Speaking of web-based shows about art -- there's more than one? it must be the seventh sign of the apocalypse -- Nadja Sayej, she of the art-criticism-gone-gonzo show Artstars* is hosting a party at Double Double Land on Augusta, one of the centrepoints of the city's wild and woolly DIY, next-gen art scene. Should get ugly; I mean that in the best possible way.
- Michael Snow is lecturing at the Power Plant tonight, on the occasion of his very good solo show there, straight-forwardly titled Recent Snow; tomorrow at the gallery they'll be showing one of his famous early films, La Region Centrale.

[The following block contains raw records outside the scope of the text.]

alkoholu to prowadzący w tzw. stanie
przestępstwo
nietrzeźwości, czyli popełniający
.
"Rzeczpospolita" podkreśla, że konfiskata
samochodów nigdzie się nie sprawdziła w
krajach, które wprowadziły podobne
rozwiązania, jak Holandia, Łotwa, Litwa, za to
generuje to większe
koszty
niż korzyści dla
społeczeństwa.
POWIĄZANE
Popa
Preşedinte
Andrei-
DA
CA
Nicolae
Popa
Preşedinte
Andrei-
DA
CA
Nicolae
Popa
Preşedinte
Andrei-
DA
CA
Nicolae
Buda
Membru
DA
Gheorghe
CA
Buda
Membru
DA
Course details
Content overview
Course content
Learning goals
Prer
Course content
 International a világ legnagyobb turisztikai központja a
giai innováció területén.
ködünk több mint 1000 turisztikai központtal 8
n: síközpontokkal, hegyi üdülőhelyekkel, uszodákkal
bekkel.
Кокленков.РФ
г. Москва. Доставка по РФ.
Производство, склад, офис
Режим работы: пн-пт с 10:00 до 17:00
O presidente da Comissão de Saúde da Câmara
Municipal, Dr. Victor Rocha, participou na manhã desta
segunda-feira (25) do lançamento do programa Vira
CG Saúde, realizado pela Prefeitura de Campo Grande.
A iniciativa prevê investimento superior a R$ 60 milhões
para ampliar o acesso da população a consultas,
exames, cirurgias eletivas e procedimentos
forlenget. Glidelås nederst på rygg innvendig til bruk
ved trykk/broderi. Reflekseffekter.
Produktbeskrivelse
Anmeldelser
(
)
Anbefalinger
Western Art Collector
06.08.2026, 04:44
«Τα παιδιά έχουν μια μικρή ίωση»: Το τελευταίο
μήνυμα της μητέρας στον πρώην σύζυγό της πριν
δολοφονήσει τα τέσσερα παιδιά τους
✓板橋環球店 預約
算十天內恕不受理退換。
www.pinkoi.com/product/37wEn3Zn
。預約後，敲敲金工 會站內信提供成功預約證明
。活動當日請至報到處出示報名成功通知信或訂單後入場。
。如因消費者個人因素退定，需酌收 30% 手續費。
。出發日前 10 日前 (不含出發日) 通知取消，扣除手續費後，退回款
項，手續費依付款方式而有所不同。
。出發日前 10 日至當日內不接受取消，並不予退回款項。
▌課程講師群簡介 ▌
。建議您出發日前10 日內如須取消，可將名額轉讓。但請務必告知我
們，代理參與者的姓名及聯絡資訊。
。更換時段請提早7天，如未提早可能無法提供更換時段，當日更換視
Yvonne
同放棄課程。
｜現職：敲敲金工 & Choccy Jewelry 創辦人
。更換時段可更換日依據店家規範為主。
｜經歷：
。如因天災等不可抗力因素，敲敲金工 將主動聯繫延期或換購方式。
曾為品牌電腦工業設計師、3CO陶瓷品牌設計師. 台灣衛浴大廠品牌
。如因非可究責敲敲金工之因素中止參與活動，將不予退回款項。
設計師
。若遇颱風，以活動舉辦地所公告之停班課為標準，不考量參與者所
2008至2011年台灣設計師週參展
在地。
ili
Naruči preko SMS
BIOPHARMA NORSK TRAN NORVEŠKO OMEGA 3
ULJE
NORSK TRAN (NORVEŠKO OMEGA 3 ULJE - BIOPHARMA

- The Blackwood Gallery opens LOCATION! LOCATION! LOCATION!, a collaborative work between Christine Swintak (aka Swintak) and Don Miller. In their own words: "In one location, a cottage is demolished. Second, the cottage is reconstituted in our two gallery locations as a temporary display which functions simultaneously as an architectural autopsy, a time capsule, a resuscitation, a dump display, a scavenger manual, a surgical dismantlement, a reverse gentrification, a study of inefficiency, an erased erasure, and a memento mori."
Creepy. In a good way. I don't know Miller, but I know Swintak's interventions, and her deft use of humour in exploring issues critical to the evolution of the built environment can make for compelling experiences. In other words, I'm in. See you out there.